#### [Material provided]
::::::::
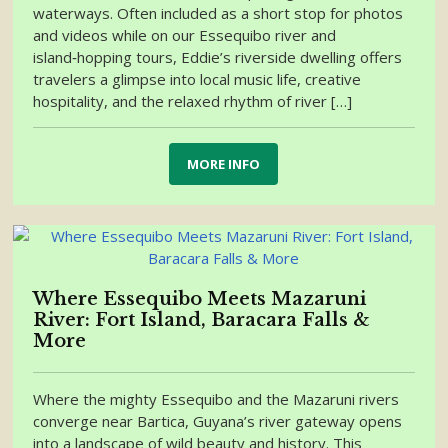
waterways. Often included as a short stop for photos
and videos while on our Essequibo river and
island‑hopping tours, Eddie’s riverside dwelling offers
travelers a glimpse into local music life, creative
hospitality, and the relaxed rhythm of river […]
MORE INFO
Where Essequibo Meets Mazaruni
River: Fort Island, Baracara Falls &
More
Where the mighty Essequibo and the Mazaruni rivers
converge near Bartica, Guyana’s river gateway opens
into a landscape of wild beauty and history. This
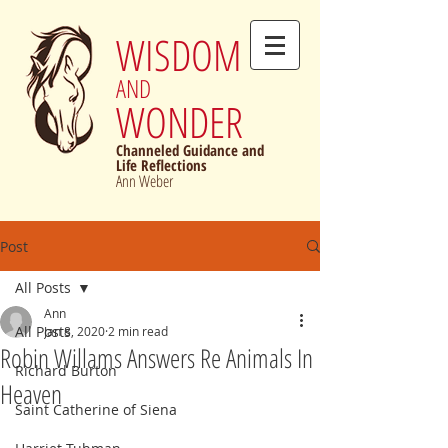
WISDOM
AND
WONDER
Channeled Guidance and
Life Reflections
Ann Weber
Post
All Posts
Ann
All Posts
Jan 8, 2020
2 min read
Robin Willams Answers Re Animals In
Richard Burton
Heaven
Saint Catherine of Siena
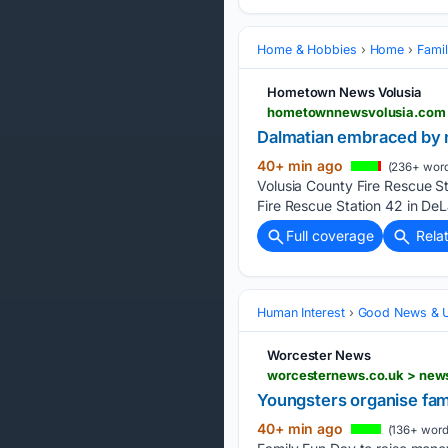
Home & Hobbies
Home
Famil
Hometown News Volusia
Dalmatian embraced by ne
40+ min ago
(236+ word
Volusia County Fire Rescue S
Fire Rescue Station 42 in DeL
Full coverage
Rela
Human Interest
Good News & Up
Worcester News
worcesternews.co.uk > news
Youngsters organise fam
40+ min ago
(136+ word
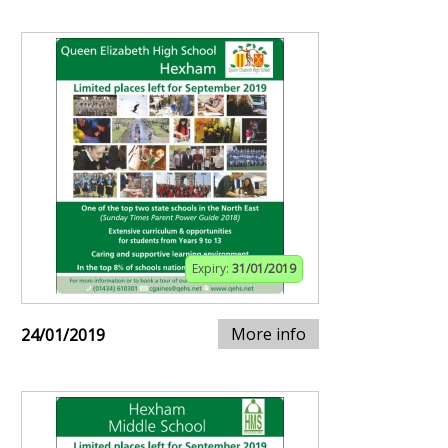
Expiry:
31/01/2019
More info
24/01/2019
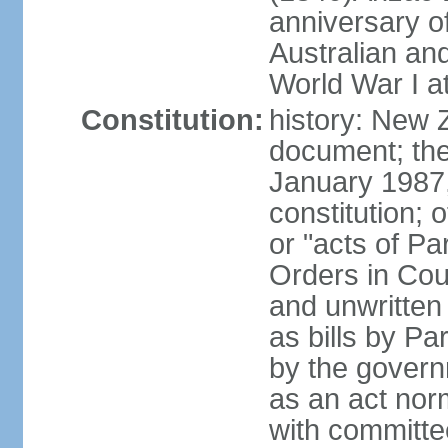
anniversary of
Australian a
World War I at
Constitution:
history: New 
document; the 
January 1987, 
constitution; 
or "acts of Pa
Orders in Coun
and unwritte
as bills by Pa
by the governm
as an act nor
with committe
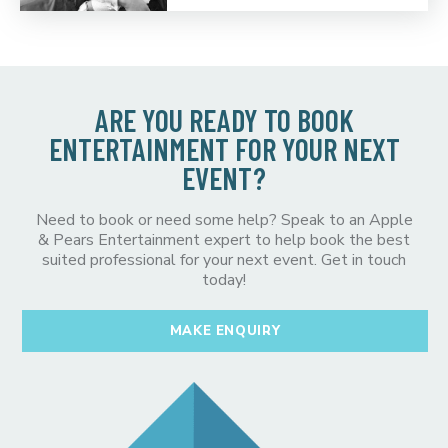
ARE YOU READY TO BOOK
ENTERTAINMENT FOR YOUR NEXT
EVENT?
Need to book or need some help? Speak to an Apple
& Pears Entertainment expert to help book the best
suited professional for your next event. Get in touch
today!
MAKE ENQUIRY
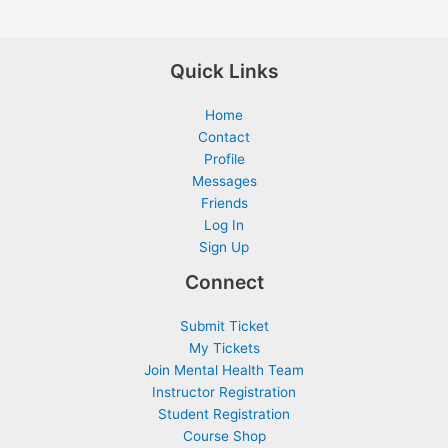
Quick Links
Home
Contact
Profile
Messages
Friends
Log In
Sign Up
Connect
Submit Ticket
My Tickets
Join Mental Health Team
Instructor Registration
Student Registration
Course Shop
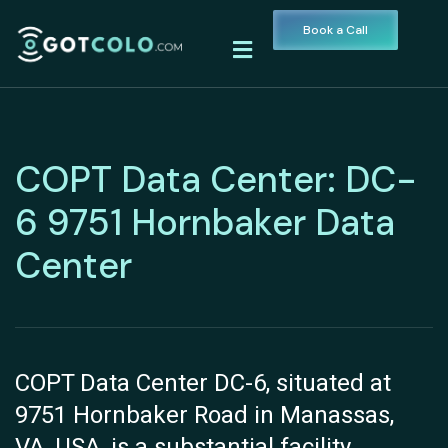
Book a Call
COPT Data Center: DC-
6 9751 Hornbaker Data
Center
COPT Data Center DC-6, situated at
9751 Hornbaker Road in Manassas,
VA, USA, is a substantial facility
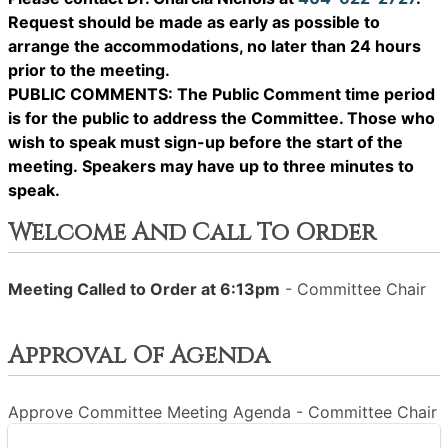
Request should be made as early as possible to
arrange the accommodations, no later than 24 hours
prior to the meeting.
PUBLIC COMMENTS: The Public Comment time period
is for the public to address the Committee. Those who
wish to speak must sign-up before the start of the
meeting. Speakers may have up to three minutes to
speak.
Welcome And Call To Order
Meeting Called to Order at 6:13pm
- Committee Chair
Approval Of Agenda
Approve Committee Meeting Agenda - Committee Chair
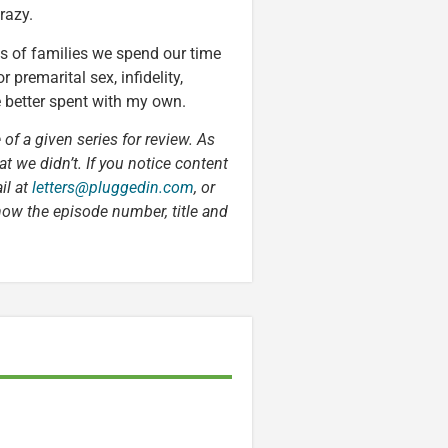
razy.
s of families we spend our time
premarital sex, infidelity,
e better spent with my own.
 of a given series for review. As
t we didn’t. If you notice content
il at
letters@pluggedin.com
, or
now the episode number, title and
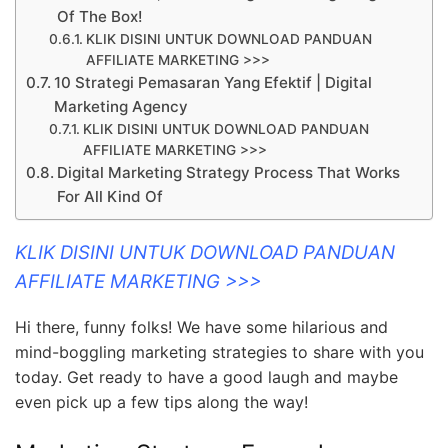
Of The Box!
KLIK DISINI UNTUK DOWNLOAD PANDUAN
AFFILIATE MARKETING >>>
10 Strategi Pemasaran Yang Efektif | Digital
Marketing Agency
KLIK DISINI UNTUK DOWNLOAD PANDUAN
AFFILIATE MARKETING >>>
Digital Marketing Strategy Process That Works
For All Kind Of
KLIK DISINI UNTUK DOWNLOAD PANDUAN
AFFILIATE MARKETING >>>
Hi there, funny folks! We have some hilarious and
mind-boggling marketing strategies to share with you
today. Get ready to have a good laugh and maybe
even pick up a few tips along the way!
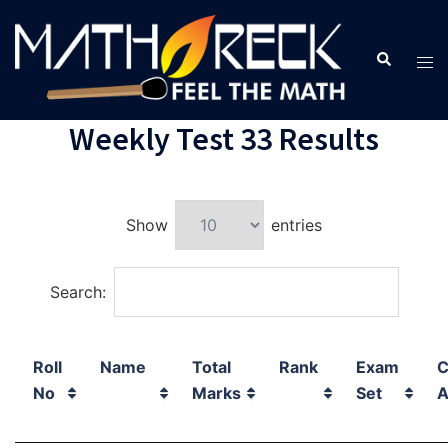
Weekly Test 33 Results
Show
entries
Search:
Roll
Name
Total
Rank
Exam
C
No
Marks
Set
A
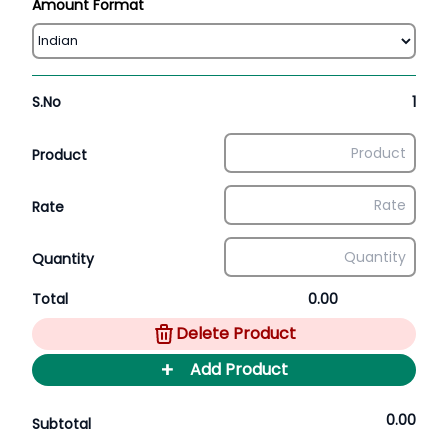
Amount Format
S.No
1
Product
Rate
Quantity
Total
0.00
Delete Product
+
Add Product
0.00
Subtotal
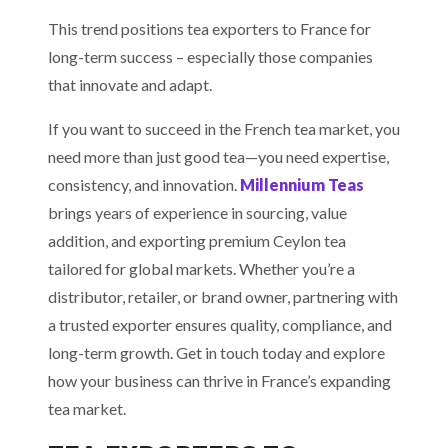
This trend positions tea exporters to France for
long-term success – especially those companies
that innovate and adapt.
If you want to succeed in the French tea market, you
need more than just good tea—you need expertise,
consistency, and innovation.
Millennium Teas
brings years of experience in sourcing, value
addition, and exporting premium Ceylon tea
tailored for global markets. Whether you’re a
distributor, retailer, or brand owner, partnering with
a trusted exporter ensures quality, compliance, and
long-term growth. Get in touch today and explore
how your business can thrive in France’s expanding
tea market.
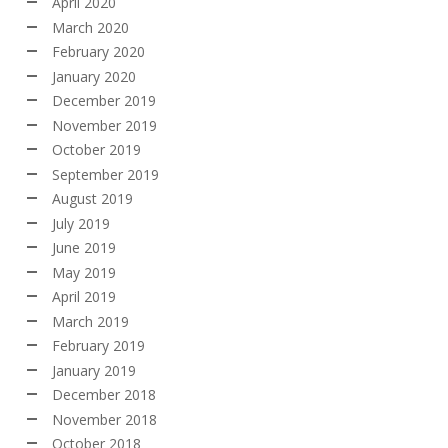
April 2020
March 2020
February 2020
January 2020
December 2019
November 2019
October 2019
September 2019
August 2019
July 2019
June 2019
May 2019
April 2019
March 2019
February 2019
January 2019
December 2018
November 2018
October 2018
::::::::
#### [What needs to be done]
Reply with nothing but the count of lines in the entries above that contain "Where".

#### [Exercise answer]
2